J. Mendel mines luxe materials no matter the style season
NEW YORK, N.Y. - You don't need frills when you have fur, and J. Mendel always has fur. The label's New York Fashion Week preview was for spring, so no need for big, cozy coats, but mink hot pants? That'll work.
Designer Gilles Mendel, celebrating 10 years of his signature house, paired those cypress-green, close-crop shorts — made to have a velvet texture — with a mink jacket that had leather panels and a chiffon skirt when he took over the main venue at Lincoln Center on Wednesday.
Mendel stuck to his fine details and super-luxe materials, including buttery leather and guipere lace, but the overall look wasn't quite as frothy as he's done in seasons past.
He cited photographs of the Kawachi garden in Japan and the wisteria that grows there as a starting point. "Strong silhouettes and modern construction details counterbalance the floral motif; violet silk jacquard sculpts the form in a sleeveless belted trouser suit, while a wisteria-print tea dress in panels of silk twill and airy chiffon affords an easy elegance," Mendel described. "A silvery green dress in textured silk jacquard conjures old world glamour, the abstract print suggestive of rich foliage."

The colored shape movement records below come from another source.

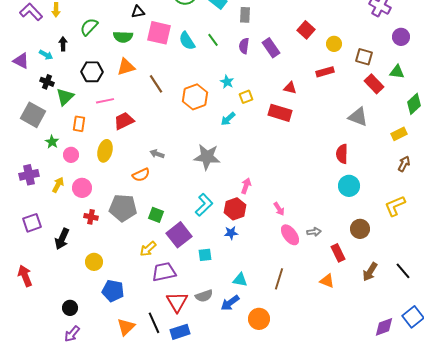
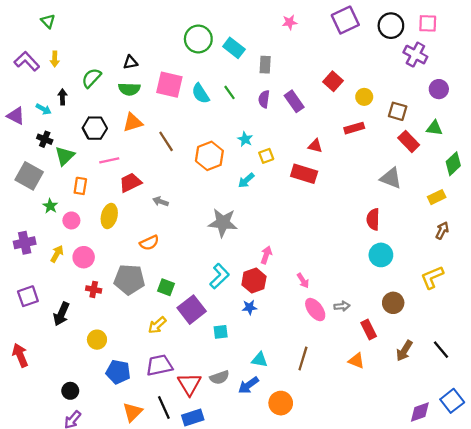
black triangle: (138, 12) -> (130, 62), moved
gray arrow: (157, 154) -> (160, 202), moved
purple trapezoid: (164, 272) -> (159, 365), moved

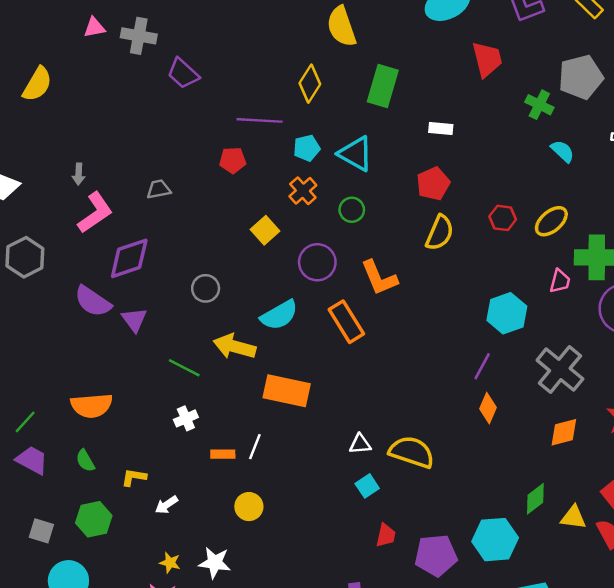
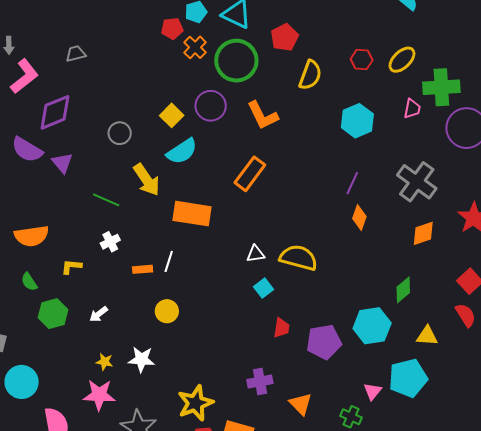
red pentagon: (233, 160) -> (172, 29), moved
red pentagon: (433, 184) -> (285, 37), moved
green circle: (352, 210) -> (236, 61), size x2.0
yellow square: (265, 230) -> (172, 115), moved
cyan hexagon: (507, 313) -> (357, 121), moved
orange rectangle: (346, 322) -> (250, 174), moved, turned 72
yellow arrow: (235, 347) -> (147, 180), turned -136
yellow L-shape: (134, 477) -> (71, 267), moved
yellow triangle: (573, 517) -> (427, 336), moved
green hexagon: (94, 519) -> (53, 314), moved

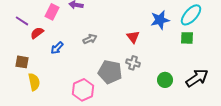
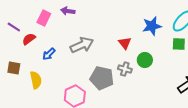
gray arrow: (90, 39) -> (82, 45), size x1.6
green circle: (165, 80) -> (145, 60), moved
yellow semicircle: (34, 82) -> (36, 80), moved

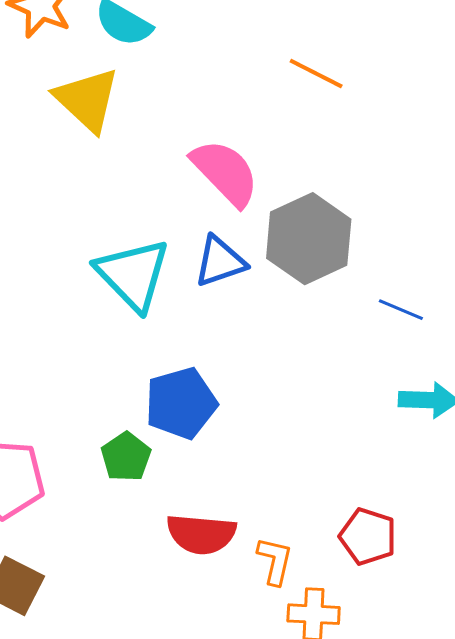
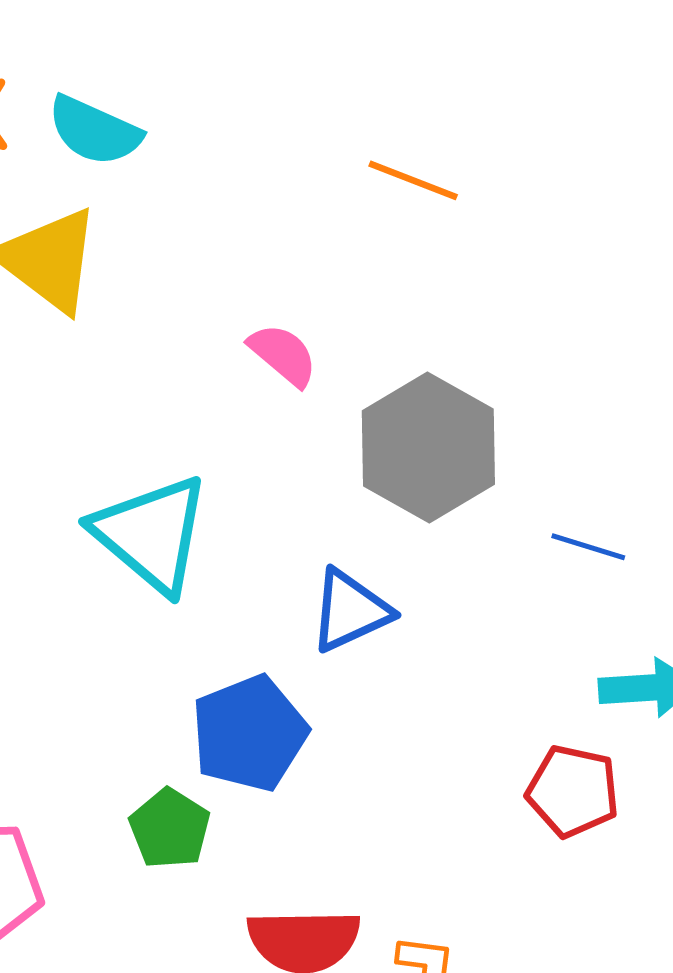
pink semicircle: (225, 173) -> (283, 355), size x0.6
blue triangle: (220, 261) -> (350, 611), moved
red pentagon: (368, 536) -> (573, 791), moved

A series of pintucked chiffon gowns, some with goddess touches and others with accordion pleats, evoked garden fairies.
Elisabeth Moss of "Mad Men" was there with an eye toward her Hollywood awards-season wardrobe, but, she said, she can't pick a dress straight from the catwalk.
"It's all about what looks good on you. You might like what you see here or what you might see on a model, but you have to see what it looks like on you."